自治労は、政府の地域主権戦略会議(鳩山首相が議長)の主要課題である「義務付け・枠付けの見直し」「基礎自治体への権限移譲」「一括交付金化」について、政府に要請と意見交換をするために各県本部に意見を求めた。これを受け福岡県本部は、次のような意見を各単組から取りまとめた。これらの意見は、3月末に自治労本部が集約し、自治労の考え方として取りまとめることになっている。


 全体を通して、今回の制度改革の方向は是とするものの、自治体の政策法務分野や情報コントロール分野、地方議会の議員力の向上や議会運営システムなどを確立してからのステップとしなければ、依然として他の自治体の模倣や独善的な対応等で混乱が生じる可能性がある、という内容に集約することができる。

 個別の課題に対する意見は次のとおり(抜粋)

義務付け、枠付けの見直し(施設等の基準、国等の関与、計画等の義務付け)
道路や水道、下水道などの施設について、他の自治体との連結の必要が生じるケースの取り扱い基準が必要ではないか。
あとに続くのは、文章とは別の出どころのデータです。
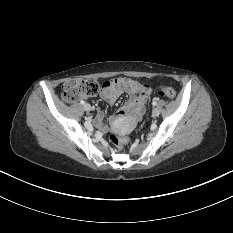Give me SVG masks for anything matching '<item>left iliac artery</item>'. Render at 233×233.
Masks as SVG:
<instances>
[{"mask_svg": "<svg viewBox=\"0 0 233 233\" xmlns=\"http://www.w3.org/2000/svg\"><path fill=\"white\" fill-rule=\"evenodd\" d=\"M154 106L157 104V102L156 101H153V103H152Z\"/></svg>", "mask_w": 233, "mask_h": 233, "instance_id": "left-iliac-artery-1", "label": "left iliac artery"}]
</instances>
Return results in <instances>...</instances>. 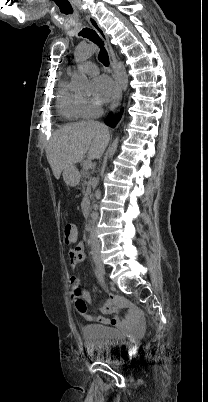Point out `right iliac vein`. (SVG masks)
<instances>
[{
  "mask_svg": "<svg viewBox=\"0 0 208 402\" xmlns=\"http://www.w3.org/2000/svg\"><path fill=\"white\" fill-rule=\"evenodd\" d=\"M94 262H95L97 268L99 269L102 277H104L106 272H105V267H104V265L102 263V260L99 257H95Z\"/></svg>",
  "mask_w": 208,
  "mask_h": 402,
  "instance_id": "obj_1",
  "label": "right iliac vein"
}]
</instances>
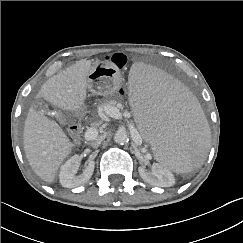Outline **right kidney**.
Instances as JSON below:
<instances>
[{
	"instance_id": "1",
	"label": "right kidney",
	"mask_w": 243,
	"mask_h": 243,
	"mask_svg": "<svg viewBox=\"0 0 243 243\" xmlns=\"http://www.w3.org/2000/svg\"><path fill=\"white\" fill-rule=\"evenodd\" d=\"M79 162L80 157L74 155L61 166L59 180L63 187L74 188L88 182L91 178L95 166L93 159L88 160V164L82 174L76 175L79 168Z\"/></svg>"
}]
</instances>
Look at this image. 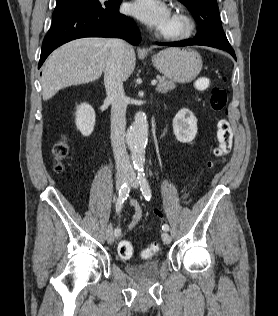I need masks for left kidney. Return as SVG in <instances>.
Instances as JSON below:
<instances>
[{
    "label": "left kidney",
    "instance_id": "5707ae66",
    "mask_svg": "<svg viewBox=\"0 0 278 316\" xmlns=\"http://www.w3.org/2000/svg\"><path fill=\"white\" fill-rule=\"evenodd\" d=\"M173 131L178 141L191 142L197 134V119L188 109H181L173 119Z\"/></svg>",
    "mask_w": 278,
    "mask_h": 316
}]
</instances>
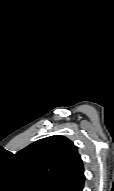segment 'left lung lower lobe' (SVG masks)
Returning a JSON list of instances; mask_svg holds the SVG:
<instances>
[{
	"mask_svg": "<svg viewBox=\"0 0 114 191\" xmlns=\"http://www.w3.org/2000/svg\"><path fill=\"white\" fill-rule=\"evenodd\" d=\"M84 171L78 176V178L72 183L68 191H82L84 185Z\"/></svg>",
	"mask_w": 114,
	"mask_h": 191,
	"instance_id": "obj_1",
	"label": "left lung lower lobe"
}]
</instances>
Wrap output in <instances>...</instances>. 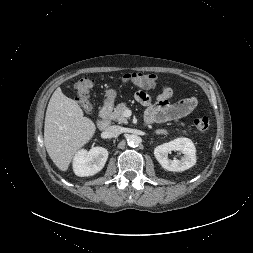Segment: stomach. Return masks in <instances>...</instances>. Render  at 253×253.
<instances>
[{
    "instance_id": "stomach-1",
    "label": "stomach",
    "mask_w": 253,
    "mask_h": 253,
    "mask_svg": "<svg viewBox=\"0 0 253 253\" xmlns=\"http://www.w3.org/2000/svg\"><path fill=\"white\" fill-rule=\"evenodd\" d=\"M106 97L109 102H113L116 97V91L113 89H109L106 91Z\"/></svg>"
}]
</instances>
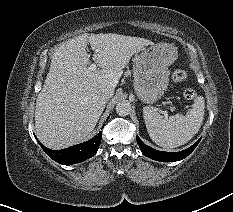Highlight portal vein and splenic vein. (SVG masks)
Here are the masks:
<instances>
[{"mask_svg":"<svg viewBox=\"0 0 233 212\" xmlns=\"http://www.w3.org/2000/svg\"><path fill=\"white\" fill-rule=\"evenodd\" d=\"M96 68H97V66H96V64H94V63L91 64V65L89 66V70H90V71H95ZM164 115H165V117L168 116L167 111H164Z\"/></svg>","mask_w":233,"mask_h":212,"instance_id":"obj_1","label":"portal vein and splenic vein"}]
</instances>
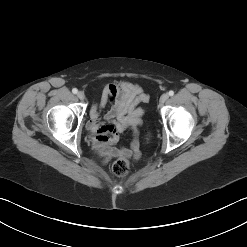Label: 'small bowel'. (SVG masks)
Wrapping results in <instances>:
<instances>
[{
    "label": "small bowel",
    "instance_id": "c3829d8e",
    "mask_svg": "<svg viewBox=\"0 0 247 247\" xmlns=\"http://www.w3.org/2000/svg\"><path fill=\"white\" fill-rule=\"evenodd\" d=\"M148 100V94L131 82H113L104 86L100 103L90 110L87 128L93 134L95 150L105 162L116 157L134 160L140 157L137 128L145 111L137 105ZM109 103L111 106L103 113ZM126 130L133 131L130 147H117L119 134Z\"/></svg>",
    "mask_w": 247,
    "mask_h": 247
}]
</instances>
(例:県境を跨ぐ市町村道の連結など)
公営住宅入居基準の収入に係る部分は、近接する自治体間での居住者の移動に影響し、また、県の施設と市の施設で入居基準が異なる状態が生じることで、住民への混乱が起きる可能性がある。
計画の義務付けの見直し(廃止等)という観点では、環境や社会福祉、人権、男女共同参画等については、自治体の政策として比較的後回しにされる可能性が高い。国民へ同レベルの公共サービスを提供するためには何らかの対策が必要。また、地方分権改革推進委員会に対する厚生労働省の対応方針で「従うべき基準」とされた保育・介護・福祉における施設についての最低基準の改善を図るべき。
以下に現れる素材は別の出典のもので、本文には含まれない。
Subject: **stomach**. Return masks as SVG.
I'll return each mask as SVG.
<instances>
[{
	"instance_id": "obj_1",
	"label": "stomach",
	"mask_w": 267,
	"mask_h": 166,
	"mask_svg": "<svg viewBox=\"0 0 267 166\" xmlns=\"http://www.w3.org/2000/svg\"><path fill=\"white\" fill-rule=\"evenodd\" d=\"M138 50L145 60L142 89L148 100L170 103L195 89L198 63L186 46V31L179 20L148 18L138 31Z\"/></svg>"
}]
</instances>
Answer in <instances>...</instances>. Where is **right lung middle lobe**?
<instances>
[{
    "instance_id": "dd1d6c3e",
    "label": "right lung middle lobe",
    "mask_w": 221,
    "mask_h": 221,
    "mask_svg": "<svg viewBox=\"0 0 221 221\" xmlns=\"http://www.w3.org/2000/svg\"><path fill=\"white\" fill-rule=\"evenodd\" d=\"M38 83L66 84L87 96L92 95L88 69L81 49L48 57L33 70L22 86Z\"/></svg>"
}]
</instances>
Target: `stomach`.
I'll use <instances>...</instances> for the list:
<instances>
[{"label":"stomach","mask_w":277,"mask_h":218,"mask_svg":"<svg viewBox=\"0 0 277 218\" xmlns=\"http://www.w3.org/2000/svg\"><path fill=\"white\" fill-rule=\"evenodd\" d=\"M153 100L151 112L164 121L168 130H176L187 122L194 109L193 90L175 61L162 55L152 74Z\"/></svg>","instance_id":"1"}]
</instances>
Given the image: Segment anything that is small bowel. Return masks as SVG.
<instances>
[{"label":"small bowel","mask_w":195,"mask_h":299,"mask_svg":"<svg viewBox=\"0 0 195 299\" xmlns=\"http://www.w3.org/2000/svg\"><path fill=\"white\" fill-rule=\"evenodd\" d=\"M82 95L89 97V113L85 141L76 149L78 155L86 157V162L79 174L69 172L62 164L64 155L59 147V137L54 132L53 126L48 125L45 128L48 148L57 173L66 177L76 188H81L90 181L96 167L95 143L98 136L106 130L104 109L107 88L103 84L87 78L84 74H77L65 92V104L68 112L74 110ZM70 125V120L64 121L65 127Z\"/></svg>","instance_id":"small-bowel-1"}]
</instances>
市町村がこれまで国と行っていた協議が、県と協議を行うケースも出てくると思われる。市町村と県が対等に協議できる機関の設置とシステム構成が必要である。
 
補助金の一括交付金化について
補助金申請にかかる事務量が膨大で、一括交付金化されれば事務の軽減が見込める。このため一括交付金から除く補助金は限定的にすべき。一方で教育や福祉分野での最低基準に関わるものは補助金として残すべき。
災害復旧に係る補助金は一括交付金化すべきでない。
現行の補助金総額は確保すべき(財源保障すべき)。
配分については、小規模自治体への配慮がされるべき。
自治体は補助申請に係る事務は減るが、財政・企画・法制執務などの部門は強化していく必要がある。ただ、規模の小さい自治体は人員面から考えても対応が厳しいことも想定される。
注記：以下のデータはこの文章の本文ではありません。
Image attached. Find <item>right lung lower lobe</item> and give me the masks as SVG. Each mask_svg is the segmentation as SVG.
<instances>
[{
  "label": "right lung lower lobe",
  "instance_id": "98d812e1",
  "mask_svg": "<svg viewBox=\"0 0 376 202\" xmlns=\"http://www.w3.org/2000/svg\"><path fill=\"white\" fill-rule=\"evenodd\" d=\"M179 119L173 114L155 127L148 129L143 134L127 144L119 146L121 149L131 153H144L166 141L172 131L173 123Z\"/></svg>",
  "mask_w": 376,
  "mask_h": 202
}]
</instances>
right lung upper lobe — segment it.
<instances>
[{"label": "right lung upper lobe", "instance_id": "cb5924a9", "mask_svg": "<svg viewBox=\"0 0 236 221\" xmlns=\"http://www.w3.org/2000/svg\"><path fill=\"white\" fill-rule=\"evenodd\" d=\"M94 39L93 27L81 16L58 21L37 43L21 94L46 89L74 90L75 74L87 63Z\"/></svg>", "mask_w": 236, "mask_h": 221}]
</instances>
2010年度より前倒しで一括交付金化される国土交通省関連の「まちづくり交付金」「社会資本整備総合交付金」については複数年にまたがる事業であり、継続事業については交付金として財源保障すべき。現在、一括交付金の制度内容が検討されているが、制度内容が早く示されなければ事業に着手できない。また、総合交付金として政策目的別に4分野が設定されているが、分野間の流用は困難との見解が現時点で示されており、使いやすさとしては疑問だ。